Mechanical structural carbon steels (SM20C, KSD3752) were introduced into the furnace and liquefied petroleum gas (LPG) was supplied at a rate of 0.5 m ³ / m ³ hr and heated at 350 ° C. for 90 minutes to oxidize the surface of the steel. A blue colored layer was formed and then air cooled in air. A UV protective lacquer was coated on the surface of the blue color layer of the air-cooled steel with a thickness of 30 μm to form a protective film. Then, UV irradiation was performed at 900 mJ / ㎠ for ultraviolet light for 3 seconds to cure the color layer with a transparent cured layer. A blue colored steel was produced.

(Example 3)

Mechanical structural carbon steels (SM20C, KSD3752) were introduced into the furnace, and liquefied petroleum gas (LPG) was supplied at a rate of 0.6 m ³ / m ³ hr and heated at 450 ° C for 90 minutes to oxidize the surface of the steel. A black color layer was formed and then air cooled in air. Then, a UV protective lacquer was coated with a thickness of 50 μm on the surface of the black color layer of the air-cooled steel to form a protective film. Then, UV irradiation was performed at 1000 mJ / cm 2 for 5 seconds to cure the color layer into a transparent cured layer. A black color steel of vivid color was produced.

(Example 4)

Stainless steel castings (SSC12, KSD 4103) were put into the furnace and supplied with liquefied petroleum gas (LPG) at a speed of 0.6 m ³ / m ³ . The color layer was formed and then air cooled in air. Then, a UV protective lacquer is coated on the surface of the color layer of the air-cooled steel to a thickness of 30 μm to form a protective film. Then, UV irradiation is performed at 900 mJ / cm 2 for 3 seconds, and the color layer is cured with a transparent cured layer. To produce a golden colored steel.

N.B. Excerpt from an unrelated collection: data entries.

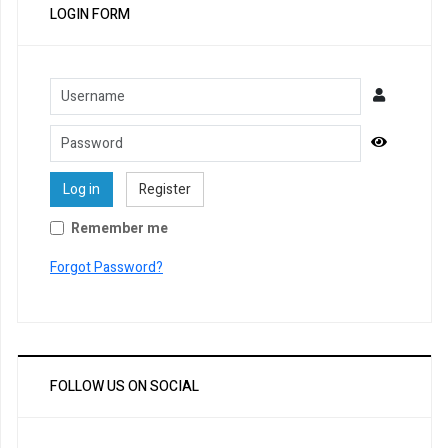
LOGIN FORM
Username
Password
Show Pa
Log in
Register
Remember me
Forgot Password?
FOLLOW US ON SOCIAL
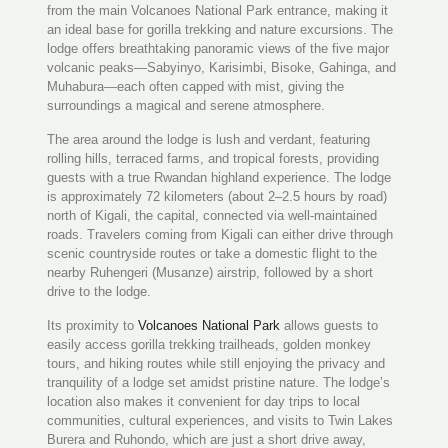
from the main Volcanoes National Park entrance, making it
an ideal base for gorilla trekking and nature excursions. The
lodge offers breathtaking panoramic views of the five major
volcanic peaks—Sabyinyo, Karisimbi, Bisoke, Gahinga, and
Muhabura—each often capped with mist, giving the
surroundings a magical and serene atmosphere.
The area around the lodge is lush and verdant, featuring
rolling hills, terraced farms, and tropical forests, providing
guests with a true Rwandan highland experience. The lodge
is approximately 72 kilometers (about 2–2.5 hours by road)
north of Kigali, the capital, connected via well-maintained
roads. Travelers coming from Kigali can either drive through
scenic countryside routes or take a domestic flight to the
nearby Ruhengeri (Musanze) airstrip, followed by a short
drive to the lodge.
Its proximity to
Volcanoes National Park
allows guests to
easily access gorilla trekking trailheads, golden monkey
tours, and hiking routes while still enjoying the privacy and
tranquility of a lodge set amidst pristine nature. The lodge’s
location also makes it convenient for day trips to local
communities, cultural experiences, and visits to Twin Lakes
Burera and Ruhondo, which are just a short drive away,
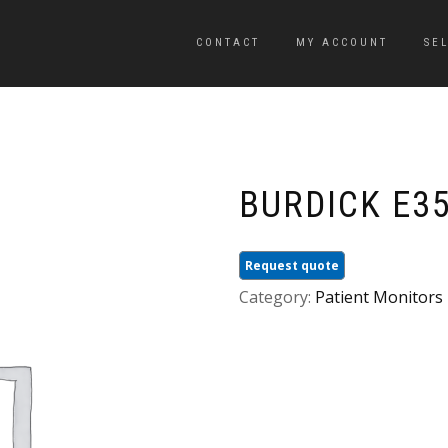
CONTACT
MY ACCOUNT
SE
BURDICK E35
Request quote
Category:
Patient Monitors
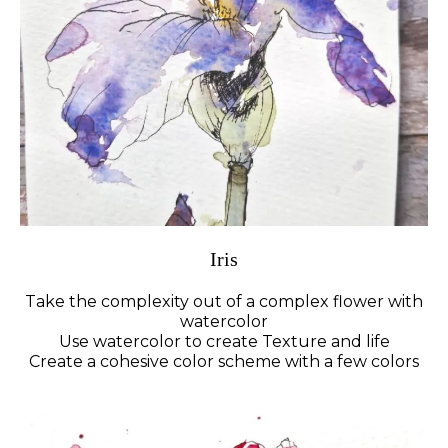
Iris
Take the complexity out of a complex flower with
watercolor
Use watercolor to create Texture and life
Create a cohesive color scheme with a few colors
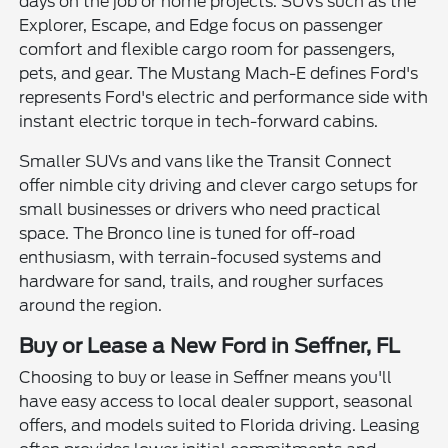
days on the job or home projects. SUVs such as the
Explorer, Escape, and Edge focus on passenger
comfort and flexible cargo room for passengers,
pets, and gear. The Mustang Mach-E defines Ford's
represents Ford's electric and performance side with
instant electric torque in tech-forward cabins.
Smaller SUVs and vans like the Transit Connect
offer nimble city driving and clever cargo setups for
small businesses or drivers who need practical
space. The Bronco line is tuned for off-road
enthusiasm, with terrain-focused systems and
hardware for sand, trails, and rougher surfaces
around the region.
Buy or Lease a New Ford in Seffner, FL
Choosing to buy or lease in Seffner means you'll
have easy access to local dealer support, seasonal
offers, and models suited to Florida driving. Leasing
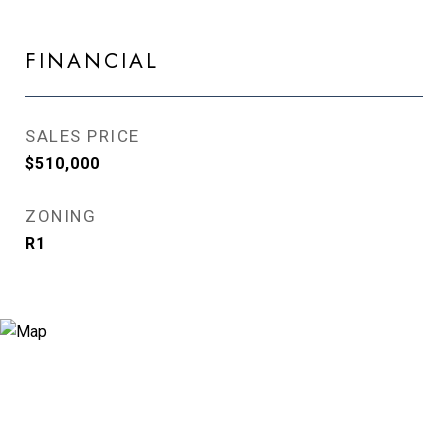
FINANCIAL
SALES PRICE
$510,000
ZONING
R1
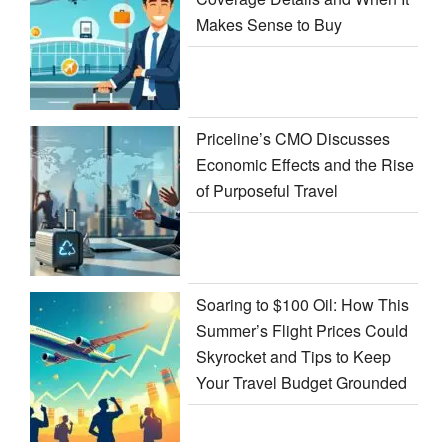
Makes Sense to Buy
Priceline’s CMO Discusses
Economic Effects and the Rise
of Purposeful Travel
Soaring to $100 Oil: How This
Summer’s Flight Prices Could
Skyrocket and Tips to Keep
Your Travel Budget Grounded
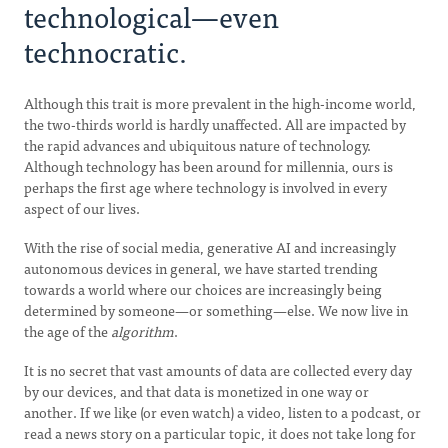
technological—even
technocratic.
Although this trait is more prevalent in the high-income world,
the two-thirds world is hardly unaffected. All are impacted by
the rapid advances and ubiquitous nature of technology.
Although technology has been around for millennia, ours is
perhaps the first age where technology is involved in every
aspect of our lives.
With the rise of social media, generative AI and increasingly
autonomous devices in general, we have started trending
towards a world where our choices are increasingly being
determined by someone—or something—else. We now live in
the age of the
algorithm
.
It is no secret that vast amounts of data are collected every day
by our devices, and that data is monetized in one way or
another. If we like (or even watch) a video, listen to a podcast, or
read a news story on a particular topic, it does not take long for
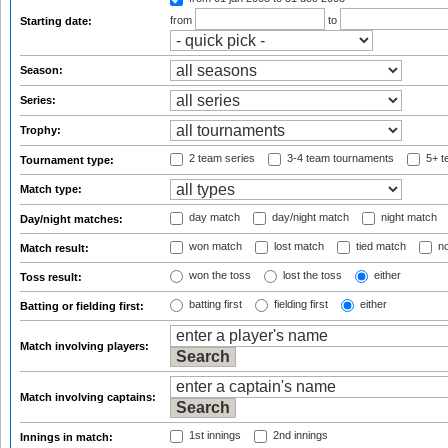
from
to
Starting date:
Season:
Series:
Trophy:
2 team series
3-4 team tournaments
5+ t
Tournament type:
Match type:
day match
day/night match
night match
Day/night matches:
won match
lost match
tied match
no
Match result:
won the toss
lost the toss
either
Toss result:
batting first
fielding first
either
Batting or fielding first:
Match involving players:
Match involving captains:
1st innings
2nd innings
Innings in match:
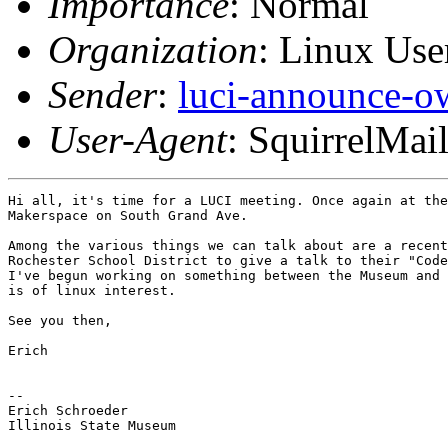
Importance
: Normal
Organization
: Linux User
Sender
:
luci-announce-o
User-Agent
: SquirrelMai
Hi all, it's time for a LUCI meeting. Once again at the
Makerspace on South Grand Ave.

Among the various things we can talk about are a recent
Rochester School District to give a talk to their "Code
I've begun working on something between the Museum and 
is of linux interest.

See you then,

Erich

-- 

Erich Schroeder

Illinois State Museum
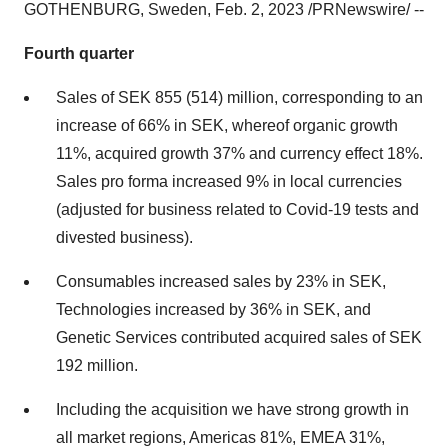
GOTHENBURG, Sweden, Feb. 2, 2023 /PRNewswire/ --
Fourth quarter
Sales of SEK 855 (514) million, corresponding to an
increase of 66% in SEK, whereof organic growth
11%, acquired growth 37% and currency effect 18%.
Sales pro forma increased 9% in local currencies
(adjusted for business related to Covid-19 tests and
divested business).
Consumables increased sales by 23% in SEK,
Technologies increased by 36% in SEK, and
Genetic Services contributed acquired sales of SEK
192 million.
Including the acquisition we have strong growth in
all market regions, Americas 81%, EMEA 31%,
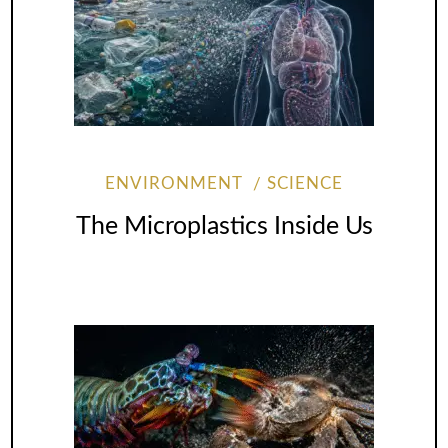
ENVIRONMENT
SCIENCE
The Microplastics Inside Us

When the salt spray test (KSD 9502) was performed on the samples of Examples 1 to 4, rust and swelling occurred on the surface of the coated steel pipe after 720 hours in the case of the general steel sheet, whereas the general coated steel pipe and Example 1 In the case of the sample 4 to 4, even after 720 hours, the surface of the steel was not abnormal.

Therefore, in the case of the samples of Examples 1 to 4, the surface of the steel can be easily oxidized while maintaining the corrosion resistance property equal to or higher than that of a general coated steel pipe to express vivid colors such as golden, blue, and black on the surface of the steel. The excellence could be confirmed.

The present invention described above is not necessarily limited only to the above embodiments, and various substitutions, modifications, and changes can be made without departing from the technical spirit of the present invention.

Claims (4)

Supplying liquefied petroleum gas (LPG) to the steel introduced into the furnace to oxidize its surface to form a colored layer; Air-cooling the steel with the colored layer formed thereon; Coating a transparent lacquer for UV on the surface of the color layer of the air-cooled steel to form a protective film; UV irradiation to the protective film formed above to cure into a transparent cured layer; Method for producing a color steel, characterized in that consisting of. The method of claim 1, The liquefied petroleum gas (LPG) is a manufacturing method of color steel, characterized in that for supplying in the furnace at a speed of 0.4 ~ 0.6 m ³ / m ³ hr. The method of claim 1, The oxidation is a method for producing a color steel, characterized in that the oxidation by heating for 60 to 90 minutes at a temperature of 200 ~ 450 ℃. The method of claim 1. The UV irradiation is a method for producing a color steel, characterized in that for 2 to 5 seconds to irradiate at a UV intensity of 800 ~ 1000mJ / ㎠ to cure the protective film.